In a recent study published in JACC Cardiovascular Interventions, Protty et al have proposed a new scoring system-the CHIP score based on both patient and procedural characteristics to define and predict outcomes of CHIP-PCI. This score was found to be associated with increased in-hospital major adverse cardiac and cerebrovascular events (MACCE). An arbitrary cut-off value of 5 has been proposed to define a CHIP case.

The authors studied more than 300,000 patients who underwent PCI in the United Kingdom to evaluate the baseline patient characteristics and procedural variables associated with increased risk MACCE, not just procedural complexity. A multiple logistic regression model was developed to identify variables associated with in hospital major adverse cardiac or cerebrovascular events (MACCE) and to construct a CHIP score. The cumulative effect of this score on patient outcomes was examined.
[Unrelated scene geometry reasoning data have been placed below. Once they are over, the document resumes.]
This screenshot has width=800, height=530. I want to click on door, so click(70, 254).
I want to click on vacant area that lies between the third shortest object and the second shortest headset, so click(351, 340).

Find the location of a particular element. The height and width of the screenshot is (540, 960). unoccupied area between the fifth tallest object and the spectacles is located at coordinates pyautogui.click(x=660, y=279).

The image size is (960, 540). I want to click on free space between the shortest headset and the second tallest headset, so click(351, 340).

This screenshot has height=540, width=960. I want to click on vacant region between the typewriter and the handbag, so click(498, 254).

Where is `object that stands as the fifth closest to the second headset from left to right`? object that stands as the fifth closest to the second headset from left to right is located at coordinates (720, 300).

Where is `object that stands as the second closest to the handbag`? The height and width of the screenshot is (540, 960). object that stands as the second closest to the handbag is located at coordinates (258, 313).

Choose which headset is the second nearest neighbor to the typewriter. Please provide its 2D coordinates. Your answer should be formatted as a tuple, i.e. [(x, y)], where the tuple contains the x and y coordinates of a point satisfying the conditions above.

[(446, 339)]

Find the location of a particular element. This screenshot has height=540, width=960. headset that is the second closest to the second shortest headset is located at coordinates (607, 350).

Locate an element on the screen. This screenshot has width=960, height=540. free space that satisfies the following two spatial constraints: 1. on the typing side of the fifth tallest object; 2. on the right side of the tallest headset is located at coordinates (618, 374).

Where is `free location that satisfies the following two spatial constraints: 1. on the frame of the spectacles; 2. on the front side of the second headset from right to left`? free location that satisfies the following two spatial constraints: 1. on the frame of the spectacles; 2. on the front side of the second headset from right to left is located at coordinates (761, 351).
The investigators concluded following factors were associated with MACCE events

7 patient factors were :

1. age ≥80 years,

2. female sex,

3. previous stroke,

4. previous myocardial infarction

5. peripheral vascular disease,

6. ejection fraction <30%,

7. and chronic renal disease

The 6 procedural factors were

1. rotational atherectomy

2. left main PCI,

3. 3-vessel PCI,

4. dual arterial access,

5. left ventricular (LV) mechanical support

6. total lesion length >60 mm

Together these 13 factors constitute the CHIP score. As the CHIP score increased, an exponential increase in in-hospital MACCE and other adverse clinical outcomes was observed. Furthermore, authors noted the increase in CHIP score, as higher-risk PCI cases were performed, over the period of the analysis. This might be due to aging of the population, development of advanced PCI techniques and increased use of mechanical circulatory support.
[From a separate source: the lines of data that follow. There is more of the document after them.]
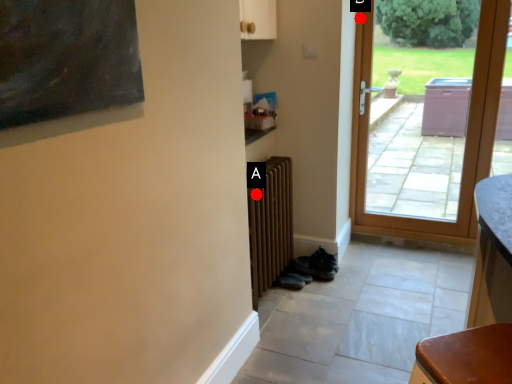 Question: Two points are circled on the image, labeled by A and B beside each circle. Among these points, which one is nearest to the camera?

Choices:
 (A) A is closer
 (B) B is closer

Answer: (A) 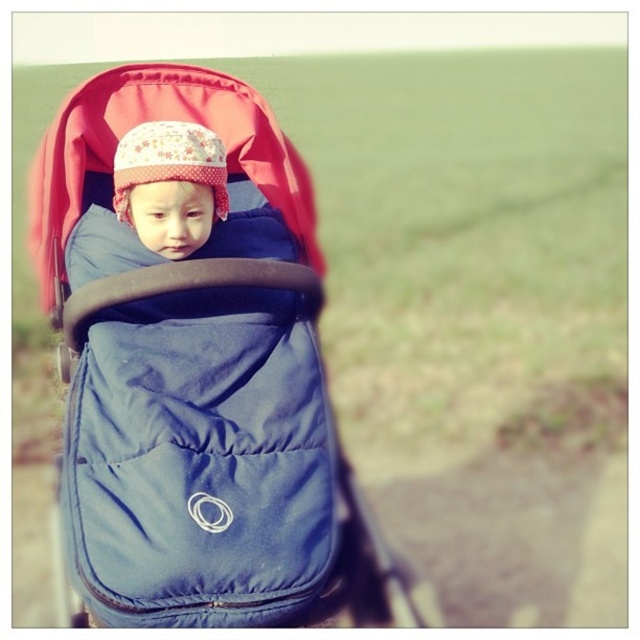 Question: Does blue fabric baby carriage at center appear under fluffy fabric hat at center?

Choices:
 (A) no
 (B) yes

Answer: (B)

Question: Among these points, which one is farthest from the camera?

Choices:
 (A) (262, 577)
 (B) (211, 209)

Answer: (B)

Question: Which object is farther from the camera taking this photo?

Choices:
 (A) fluffy fabric hat at center
 (B) blue fabric baby carriage at center

Answer: (A)

Question: Which point appears farthest from the camera in this image?

Choices:
 (A) (122, 212)
 (B) (99, 148)

Answer: (B)

Question: Is blue fabric baby carriage at center positioned in front of fluffy fabric hat at center?

Choices:
 (A) yes
 (B) no

Answer: (A)

Question: Can you confirm if blue fabric baby carriage at center is positioned to the right of fluffy fabric hat at center?

Choices:
 (A) yes
 (B) no

Answer: (A)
The novel scoring system presented in the current study includes both patient and procedural parameters, which emphasizes that the concept of CHIP is based, not only on lesion complexity, but also on patient baseline characteristics.

For example although a Type A lesion in a patient with multiple comorbidities may be technically straightforward to treat with PCI, such patients remain at high risk of adverse outcomes. Therefore, in considering the implications of the current study, the development of tailored pathways for PCI cases, regardless of whether the CHIP score is driven by procedural or patient complexity, might lead to improvements in the clinical outcomes of these high risk cases.

An interesting finding is that the use of mechanical circulatory support has the strongest association with MACCE. Although the use of mechanical circulatory support is aimed to reduce MACCE, the increased risk noted is mainly due to the fact that LV support is preferentially used in patients with an inherently high-risk profile such as multivessel or left main disease, as well as low LV systolic function and tenuous hemodynamics.

Another interesting finding is that chronic total occlusion (CTO) was not considered a CHIP factor. The reason might be predominance of straightforward lower-risk CTO-PCI, a miscategorization of lesion severity, or that historically, many CTO-PCI interventions were not fully committed attempts.

Assessing cumulative CHIP factors and scores might be future target for risk modification such as focusing complex PCI to specific operators/centers, optimizing access site, intravascular imaging, and pharmacology.